UN Chemicals Mystery

Experts will determine how chemicals unexpectedly turned up in a UN office

Lois Ember

The United Nations has set up a panel of experts to investigate how a material initially thought to be phosgene—now thought to be a solvent—turned up in a UN weapons inspection office in New York 11 years after it was removed from Iraq. A report to the UN secretary-general is expected by the end of October.

On Aug. 24, while archiving material, officials in the office of the UN Monitoring, Verification & Inspection Commission (UNMOVIC) uncovered two plastic bags with unlabeled contents. One bag held glass vials, the other a metal bottle.
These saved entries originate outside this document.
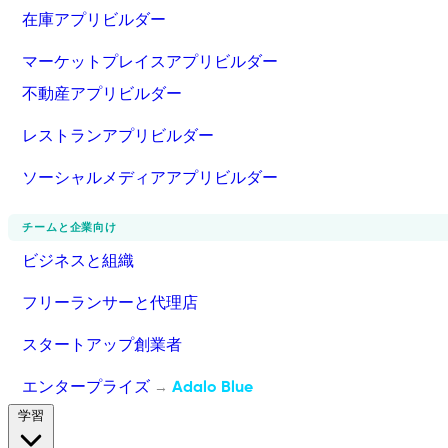
在庫アプリビルダー
マーケットプレイスアプリビルダー
不動産アプリビルダー
レストランアプリビルダー
ソーシャルメディアアプリビルダー
チームと企業向け
ビジネスと組織
フリーランサーと代理店
スタートアップ創業者
エンタープライズ
Adalo Blue
→
学習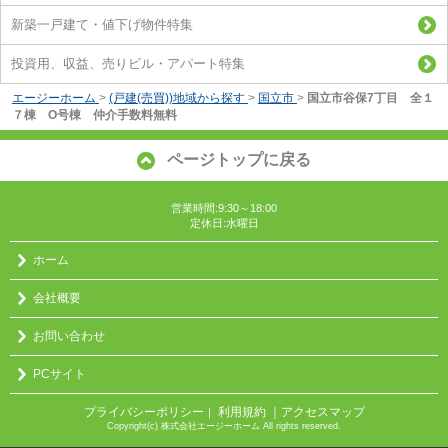
新築一戸建て・値下げ物件特集
投資用、収益、売りビル・アパート特集
エージーホーム
>
(戸建(売買))地域から探す
>
国立市
>
国立市谷保7丁目 全１
７棟 O号棟 仲介手数料無料
ページトップに戻る
営業時間:9:30～18:00
定休日:水曜日
ホーム
会社概要
お問い合わせ
PCサイト
プライバシーポリシー
利用規約
｜アクセスマップ
｜
Copyright(c) 株式会社エージーホーム All rights reserved.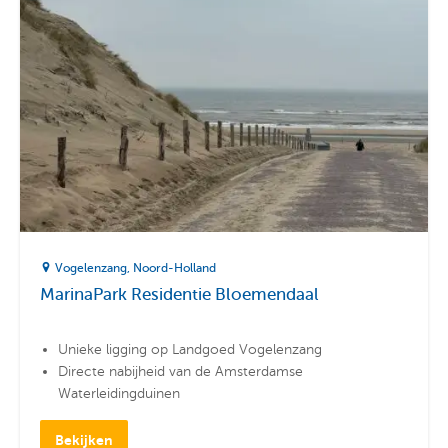
Vogelenzang
Noord-Holland
MarinaPark Residentie Bloemendaal
Unieke ligging op Landgoed Vogelenzang
Directe nabijheid van de Amsterdamse
Waterleidingduinen
Centraal in de Bollenstreek en nabij topsteden
Bekijken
Both bags carried a reference number that, five days later, officials traced to inventory records indicating that the vials were nuclear magnetic resonance reference standards and that the metal bottle contained COCl2, the chemical formula for the choking agent phosgene.

As UNMOVIC spokesman Ewen Buchanan explains, the material in the bags was from a 1996 UN inspection of Iraq's main chemical weapons production facility in Muthanna province, about 80 km from Baghdad. That inspection also uncovered a slew of documents, and Buchanan "assumes" the bags "came back to the U.S. with all the documents."

Buchanan said the plastic bags were "immediately secured." A hazardous materials squad from the New York Police Department removed the bags on Aug. 30 and sent them to the Army's Edgewood Chemical Biological Center for analysis. Paul J. Browne, NYPD's deputy commissioner, tells C&EN that his department "was informed on Aug. 31 that initial tests indicated a commercial solvent."